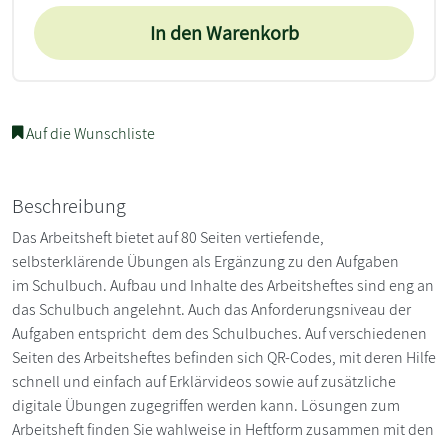
In den Warenkorb
Auf die Wunschliste
Beschreibung
Das Arbeitsheft bietet auf 80 Seiten vertiefende,
selbsterklärende Übungen als Ergänzung zu den Aufgaben
im Schulbuch. Aufbau und Inhalte des Arbeitsheftes sind eng an
das Schulbuch angelehnt. Auch das Anforderungsniveau der
Aufgaben entspricht dem des Schulbuches. Auf verschiedenen
Seiten des Arbeitsheftes befinden sich QR-Codes, mit deren Hilfe
schnell und einfach auf Erklärvideos sowie auf zusätzliche
digitale Übungen zugegriffen werden kann. Lösungen zum
Arbeitsheft finden Sie wahlweise in Heftform zusammen mit den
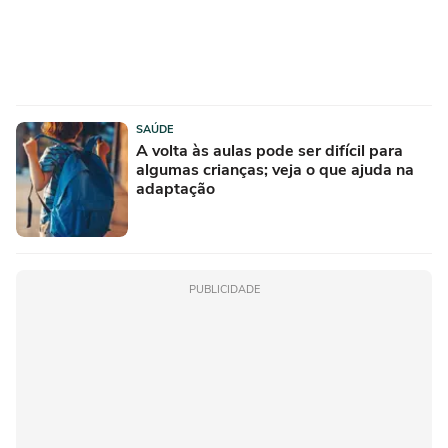
SAÚDE
A volta às aulas pode ser difícil para
algumas crianças; veja o que ajuda na
adaptação
PUBLICIDADE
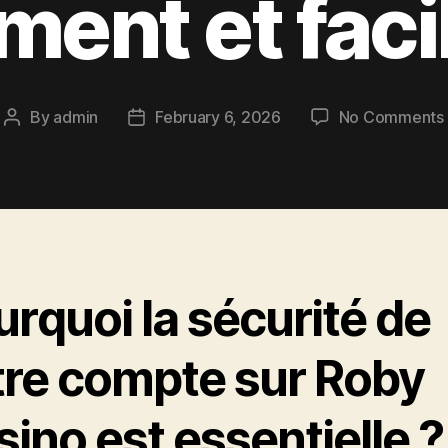
ment et fac
By
admin
February 6, 2026
No Comments
Post
Post
author
date
rquoi la sécurité de
tre compte sur Roby
ino est essentielle ?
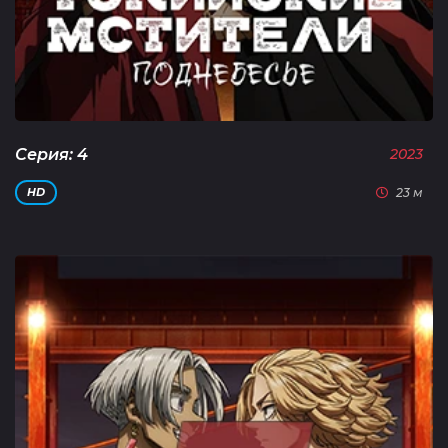
Серия: 4
2023
23 м
HD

» **WHAT THIS TASK INVOLVES**:
Please find how many lines in the records hold "Arbeitsheftes", then give that number with nothing else.

» **TASK RESULT**:
2